Os lojistas esperavam gasto médio de R$ 110 por presente neste ano, mas o consumidor gastou ainda menos. “Foi 10% a menos do que prevíamos, o que mostra a retenção mesmo do consumo”, afirma o executivo.
No acumulado do ano, as vendas dos shoppings somaram R$ 130,5 bilhões, queda de 2,8%, já descontada a inflação do período. Dos oito segmentos do comércio pesquisados, seis tiveram desempenho negativo. Somente perfumaria e cosméticos (3,7%) e joias e relógios (3,2%) tiveram alta nas vendas.

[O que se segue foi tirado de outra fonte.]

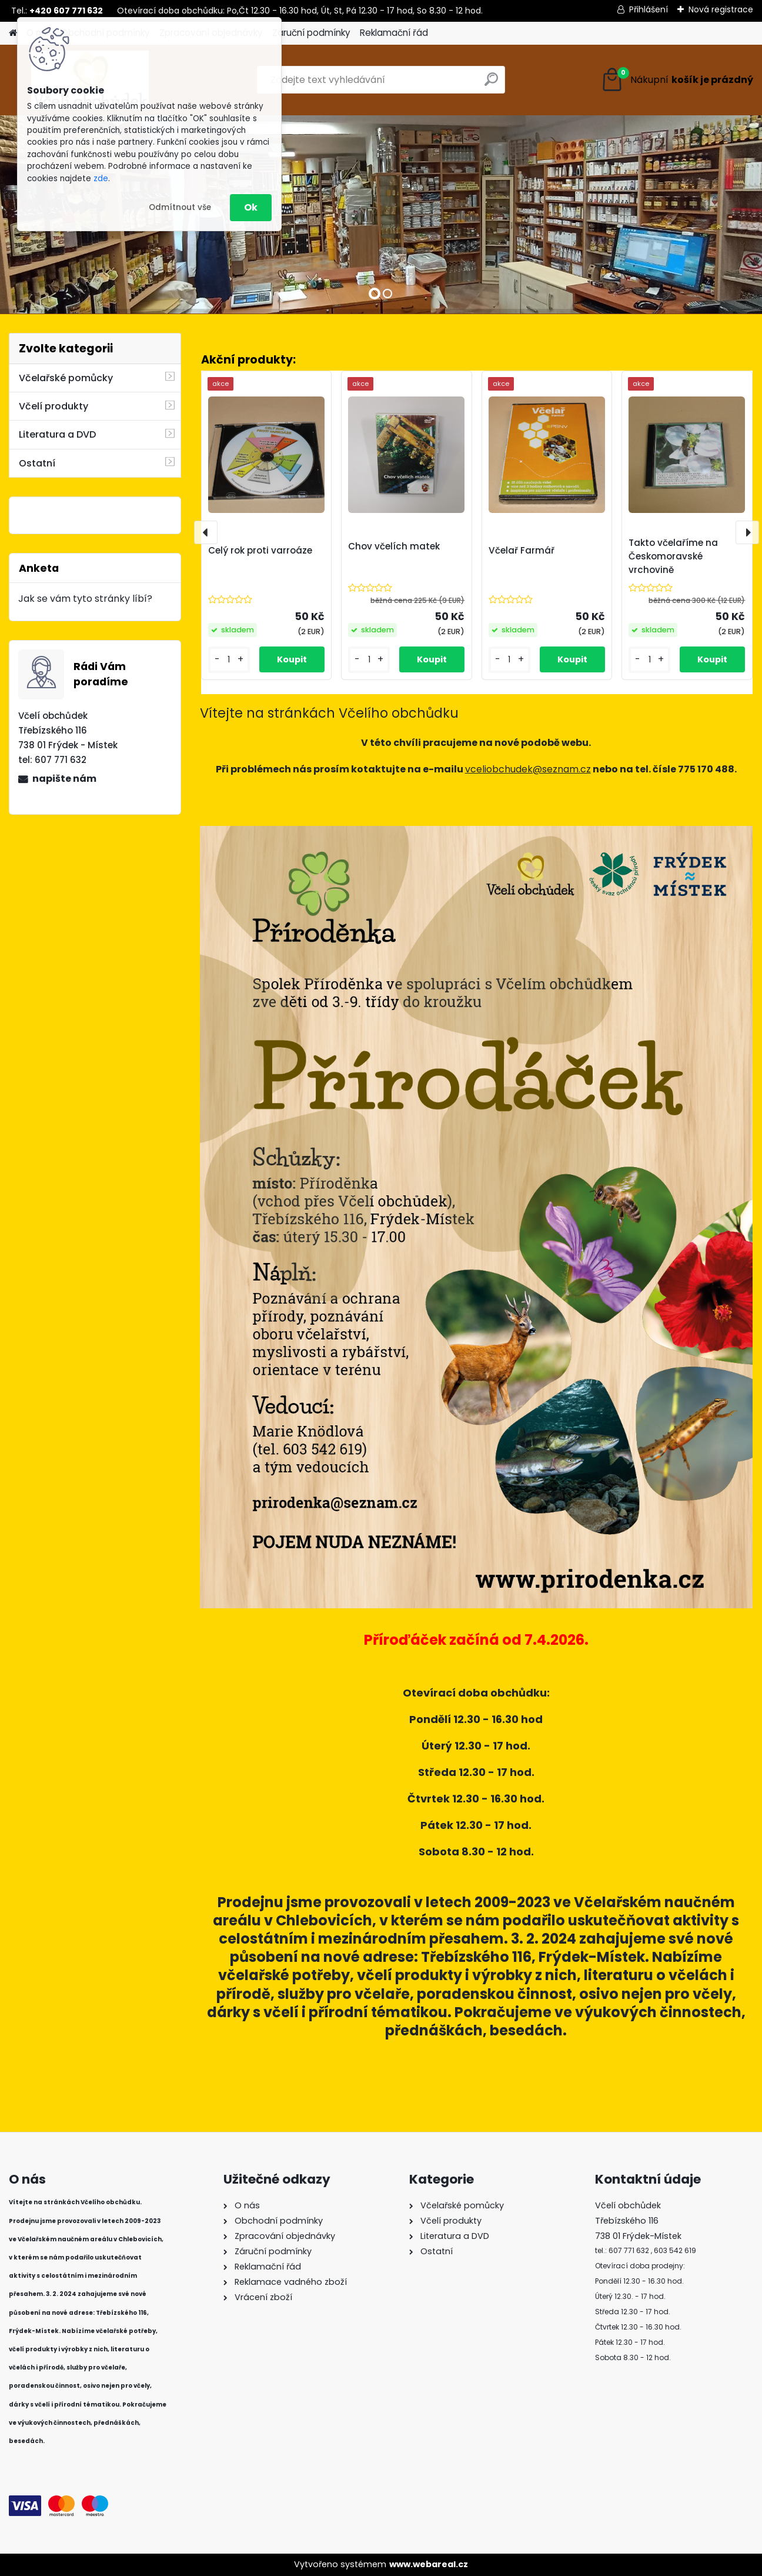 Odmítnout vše (180, 207)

Diante do mau desempenho, os lojistas devem incrementar as promoções e as liquidações em janeiro. “O consumidor vai encontrar descontos de 70%, em média”, diz Luis Augusto Ildefonso da Silva, diretor da Alshop.
EMPREGO
O emprego temporário neste período de Natal também teve o pior resultado dos últimos 15 anos, segundo a associação.
Neste ano, foram abertas 96 mil vagas temporárias nos shoppings do país ante 138 mil contratações em 2014, o que representa redução de 30,4%.